Small businesses in the United States now have a new way to source home and lifestyle products from new manufacturers. Bzaar, a business-to-business cross-border marketplace, connects retailers with more than 50 export-ready manufacturers in India.

The US-based company said on Monday it has raised $ 4 million in seed funding, led by Canaan Partners, and including co-founder of angel investors Flipkart, Binny Bansal, founders of PhonePe, Sameer Nigam and Rahul Chari. , Addition founder Lee Fixel and co-founder of Helion Ventures. Ashish Gupta.

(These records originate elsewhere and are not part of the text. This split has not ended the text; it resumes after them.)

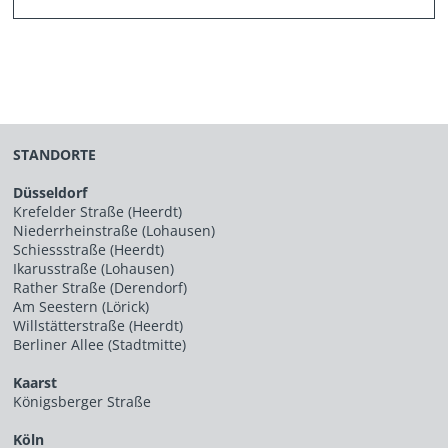
STANDORTE
Düsseldorf
Krefelder Straße (Heerdt)
Niederrheinstraße (Lohausen)
Schiessstraße (Heerdt)
Ikarusstraße (Lohausen)
Rather Straße (Derendorf)
Am Seestern (Lörick)
Willstätterstraße (Heerdt)
Berliner Allee (Stadtmitte)
Kaarst
Königsberger Straße
Köln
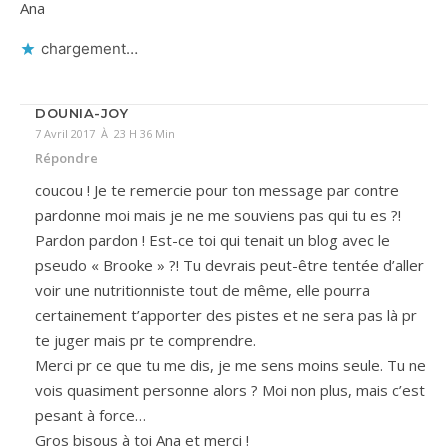
Ana
chargement…
DOUNIA-JOY
7 Avril 2017 À 23 H 36 Min
Répondre
coucou ! Je te remercie pour ton message par contre
pardonne moi mais je ne me souviens pas qui tu es ?!
Pardon pardon ! Est-ce toi qui tenait un blog avec le
pseudo « Brooke » ?! Tu devrais peut-être tentée d’aller
voir une nutritionniste tout de même, elle pourra
certainement t’apporter des pistes et ne sera pas là pr
te juger mais pr te comprendre.
Merci pr ce que tu me dis, je me sens moins seule. Tu ne
vois quasiment personne alors ? Moi non plus, mais c’est
pesant à force…
Gros bisous à toi Ana et merci !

Nishant Verman and Prasanth Nair co-founded Bzaar in 2020 and see their company as a “fair without borders,” Verman said. Prior to founding Bzaar, Verman worked at Bangalore-based Flipkart until it was acquired by Walmart in 2018. He was then at Canaan Partners in the United States.

“We think the next 10 years of world trade will be different from the last 100 years,” he added. “This is why we believe this company must exist. “

Traditionally, small American buyers have not had their feet on the ground in manufacturing hubs, like China, to handle merchandise shipments the way large retailers have. Then, Alibaba came in in the late 1990s and began to act as a gatekeeper for cross-border shopping, Verman said. U.S. merchandise imports from China totaled $ 451.7 billion in 2019, while U.S. merchandise imports from India in 2019 were $ 87.4 billion.

Bzaar pockets $ 4 million to allow U.S. retailers to source Indian home goods – TechCrunch

Screenshot of Bzaar. Image credits: bzaar

Small buyers could purchase home and lifestyle items, but this was usually through the same sellers, and there was not often a unique selection, and the products were not available at by hand or using organic materials, he added.

With Bzaar, small buyers can buy more than 10,000 products wholesale in its market from other countries like India and South East Asia. The company guarantees that the products arrive within two weeks and handles all packaging logistics and buyer protection.

Verman and Nair launched the market in April, and thousands of users on three continents have purchased on the platform in six months. Meanwhile, products on Bzaar are up to 50% cheaper than domestic U.S. platforms, while the SKU selection doubles every month, Verman said.

The new funding will allow the company to invest in marketing to connect with buyers and invest in its technology to advance its cataloging function so that goods go through customs seamlessly. Wishing to offer new features to its small business customers, Verman also intends to create a credit feature to allow buyers to pay in installments or up to 90 days later.

“We believe this is a unique change in the way world trade works,” he added. “You need the right team in place to do it because the problem is complex enough to move product from a small town in Vietnam to Nashville. With our infrastructure in place, the good news is that there are already stores and shoppers, and we’re bringing them together to give shoppers a seamless experience.